Our Old Man said that so far from following his advice himself he took just the other tack. He said he did favors whenever and wherever possible. He said he had often got up in the middle of the night to do a favor and that his well-known willingness to do favors made him the recipient of innumerable requests for same. He said this entailed a great loss of time that he might better have devoted to his own interests.

He said those who had followed his advice escaped these requests and this loss of time because they had established themselves as no-favor doers. Moreover, he said, they suffered none of the criticism that fell on him when, after doing a million favors, he found himself for some reason unable to do one more. Our Old Man said that most of his enemies in our old home town were persons for whom he had done many favors only to finally fail to do one more, and that in every case the enmity traced to the single failure in that particular case.

Our Old Man said it was much on this basis that he sometimes advised others not to strive too much for absolute perfection in life. He said he thought it was a good idea to occasionally make a mistake, even if one had to make it deliberately.
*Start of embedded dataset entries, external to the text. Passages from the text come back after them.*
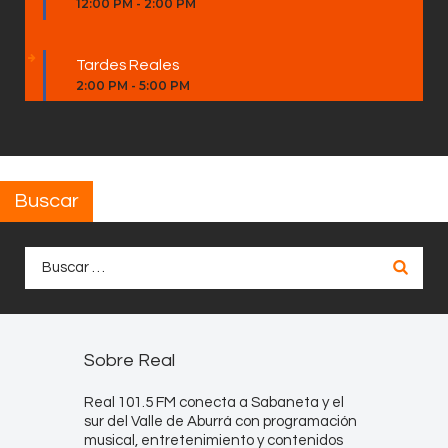
12:00 PM
-
2:00 PM
Tardes Reales
2:00 PM
-
5:00 PM
Buscar
Buscar:
Sobre Real
Real 101.5 FM conecta a Sabaneta y el
sur del Valle de Aburrá con programación
musical, entretenimiento y contenidos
He said it had been his observation that a person could live in a community for years without deviating from a path of perfection and get no credit, yet at the first faltering everybody knocked his brains out.
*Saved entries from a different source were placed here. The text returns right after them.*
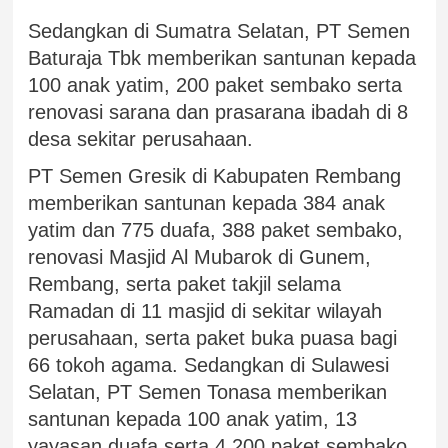
Sedangkan di Sumatra Selatan, PT Semen
Baturaja Tbk memberikan santunan kepada
100 anak yatim, 200 paket sembako serta
renovasi sarana dan prasarana ibadah di 8
desa sekitar perusahaan.
PT Semen Gresik di Kabupaten Rembang
memberikan santunan kepada 384 anak
yatim dan 775 duafa, 388 paket sembako,
renovasi Masjid Al Mubarok di Gunem,
Rembang, serta paket takjil selama
Ramadan di 11 masjid di sekitar wilayah
perusahaan, serta paket buka puasa bagi
66 tokoh agama. Sedangkan di Sulawesi
Selatan, PT Semen Tonasa memberikan
santunan kepada 100 anak yatim, 13
yayasan duafa serta 4.200 paket sembako.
He said on the other hand a wavering by one never perfect attracted no attention. He said he was not suggesting that periods of disorder were to be recommended, but that he felt something a little short of 100 per cent was all right, at least until communities took to pinning medals on perfection, and allowing for a slip into the bargain.

Our Old Man said that instead of following his own advice and trusting no one, he trusted everybody and that thus he had experienced a succession of swindles and betrayals, and a slight disintegration of his faith in his brethren and sistern, especially his sistern. He said contrariwise those who took his advice could not be swindled or betrayed because they never offered swindlers or betrayers the opportunity. No one went to them to endorse a phony check because it was known that they were not in the endorsing business.

Our Old Man said he sometimes felt a bit aggrieved at his brethren who had violated his trust, but that he never really got sore at the sistern. He said he had placed implicit trust in the sistern all his days and that he hoped to continue to do so until the sod closed over him because he considered the crossings-up he had received at their hands just so many beautiful experiences.

He said that while those who followed his advice to the letter might be spared much anguish of heart and soul and the pangs of jealousy, they nonetheless missed something without which life was incomplete. Our Old Man said that was illusion. He said he loved to recall, in his old age, the illusions he had created for himself in another day around the personalities of various of the sistern—illusions of loveliness and charm and of faithfulness unto death.

He said he admitted it was sometimes a shock to him to learn that the object of one of his illusions was meeting another fellow in back of Stone’s livery stable immediately after leaving him, but Our Old Man said incidents of that nature never completely destroyed his trust in the next one, thank God.